Links Plastics to Embryo Ills
A chemical widely found in food packaging and other plastics may cause severe genetic defects in embryos, at levels people are commonly exposed to, according to a scientific study published today.
Laboratory experiments by geneticists at Case Western Reserve University in Ohio showed that bisphenol A disrupts the way that chromosomes align to produce the eggs of mice, leading to aneuploidy, which is the main cause of miscarriages and Down's syndrome in humans.
Scientists say the study is the first to show that exposure to a small amount of an environmental contaminant that mimics the hormone estrogen disrupts the growth of embryos, killing them or leading to genetically abnormal offspring.
Bisphenol A, known as BPA, is used in the manufacture of hard, clear plastics, including containers used to store and microwave food and sealants used on teeth to prevent cavities.

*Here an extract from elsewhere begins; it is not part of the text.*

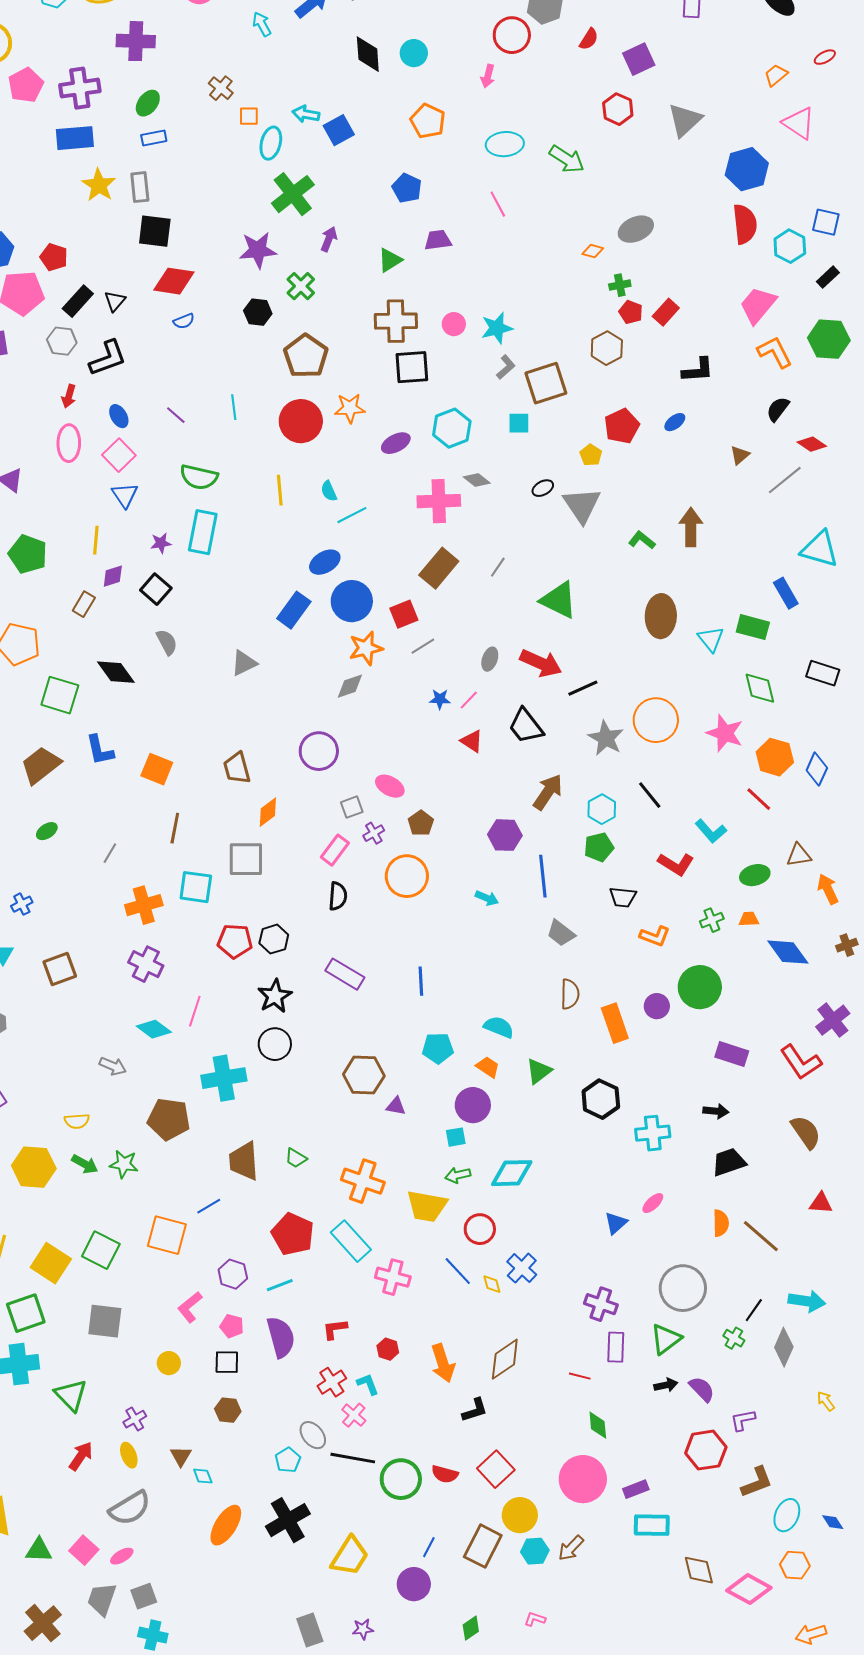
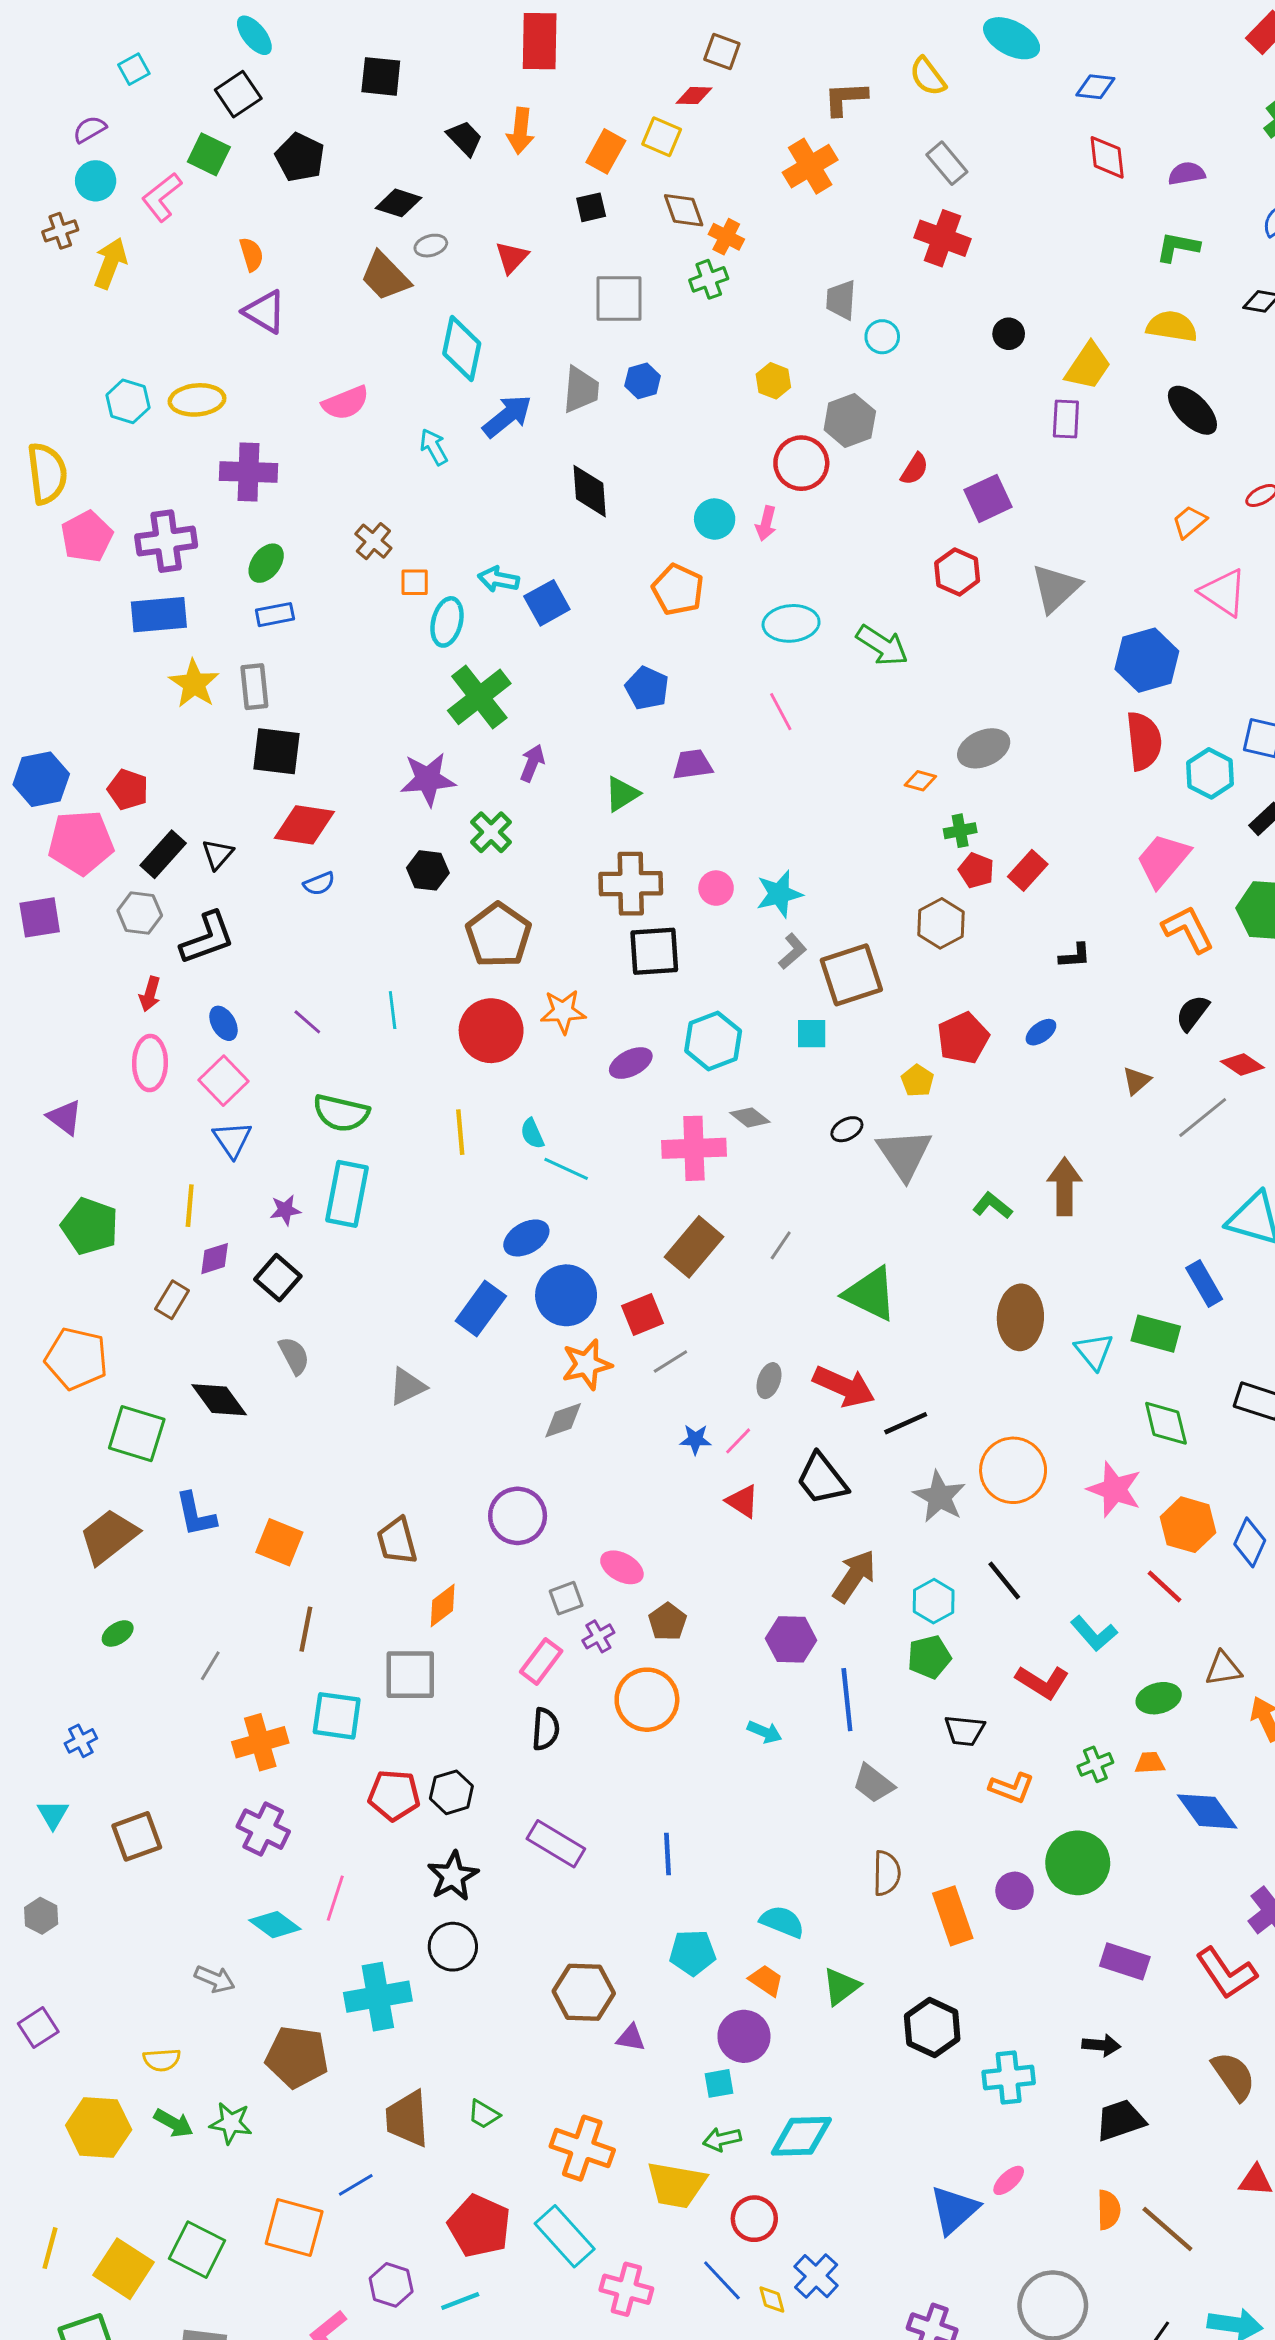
cyan circle: (414, 53) -> (715, 519), moved
black L-shape: (698, 370) -> (1075, 956), size x0.7
cyan line: (352, 515) -> (566, 1169), turned 52
blue triangle: (616, 1223) -> (954, 2210), size x1.5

Toxicologists say the chemical leaches from plastic food and drink containers, including baby bottles and cookware, as they age, especially when they are microwaved or cleaned with harsh detergents. BPA also has been found at low levels in water supplies.
The new study showed that when a cell is exposed to BPA, "it looks like someone shot the chromosomes with a shotgun. They are totally disorganized. If you disorganize the chromosomes, it is a death sentence for an embryo," said Frederick vom Saal, a reproductive toxicologist at the University of Missouri. "This is a stunning form of damage. It disrupts development of the cell that becomes your baby."
Plastic-industry representatives have said there are no safety issues related to low exposure, and they have disputed the results of past studies that showed other reproductive effects. Representatives of the Society of the Plastics Industry were unavailable for comment on Monday.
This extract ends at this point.